The last time mortgage rates were at current levels, in 2003, refinancing activity hit $2.9 trillion, according to trade publication Inside Mortgage Finance. Last year, refinance volume reached $1.2 trillion, the highest amount since 2003 but not nearly as much as expected, considering how low interest rates have fallen.

Tighter lending standards must be factored into this decline in total refinancing volume as it's safe to assume that the 25% of mortgage holders currently “underwater” are effectively precluded from refinancing. But I have to believe many of the other 75% of homeowners with at least some equity (Americans still have roughly 50% equity in their homes in total) are simply choosing not extend the duration of their indebtedness.

The Los Angeles Times recently published an article on an interesting new trend towards, “cash-in” refinancing rather than “cash-out” refinancing which was so popular over the past decade or so.

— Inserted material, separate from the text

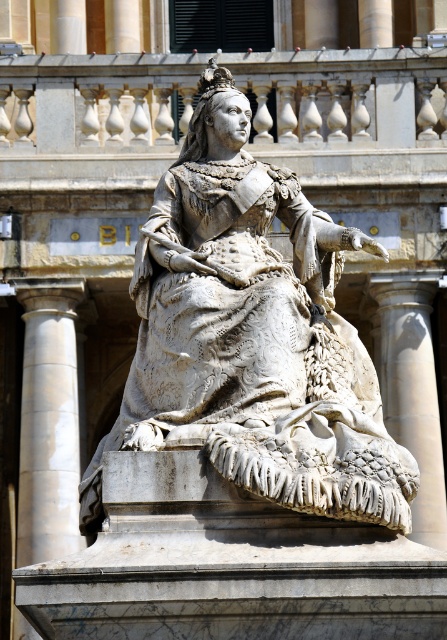 You are an art student standing in front of the white marble statue at center and the white marble column at right. Which object is closer to you?

The white marble statue at center is closer to you than the white marble column at right.

You are an art student standing in front of the white marble statue at center and the white marble column at left. Which object is positioned to the right of the other?

The white marble statue at center is to the right of the white marble column at left.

Cash-outs hit their highest level of popularity during the wild appreciation streaks in the early and middle years of the last decade. In mid-2006, just before home values began deflating across the country, the rate of cash-outs hit 88%, according to Freddie Mac, which monitors refinancings quarterly.

This meant that nearly 9 out of 10 refinancers whose loan files were sampled by Freddie Mac increased the size of their mortgage balance by at least 5% in the process. It was the heyday of the pile-on-more-debt mind-set — cash me out, I can't lose on my real estate — that came crumbling down in 2007 and 2008, when home equity holdings shrank drastically and painfully…

Now the pendulum in consumer psychology appears to be swinging toward reduction of household debt — whether on credit cards or mortgages.

In Freddie Mac's latest quarterly survey of refinancings, 33% of homeowners put cash into the deal to lower their mortgage balances, the highest percentage ever. By contrast, only 27% of refinancers took cash out — the lowest percentage on record…

Cash-ins, in effect, are a disciplined form of saving — one that in today's depressed rates for competing types of savings might be an astute financial move.

I suggested earlier any signs like this of consumer deleveraging could have severe consequences for the economy. Consider that in 2005, homeowners cashed out roughly $1.4 trillion of their homes' equity. This is equivalent to fully 10% of total United States GDP.

Obviously, after the devastation in home prices we've witnessed over the past five years this level of “cash-outs” will not be seen again for a very long time. That equity is gone and thus so are the cash-outs. 10% of GDP has essentially vanished since the real estate bubble popped. Should homeowners continue to gravitate towards an attitude represented by the “cash-in” trend that will make for an even larger economic headwind. 

What is even more troublesome is that while the Fed and Congress have great power to influence the banking system to increase the flow of credit they have very little power to encourage consumer spending if households are focused on shoring up their balance sheets. This is why I am prepared for a prolonged period of sub-par economic performance in both my businesses and my investments.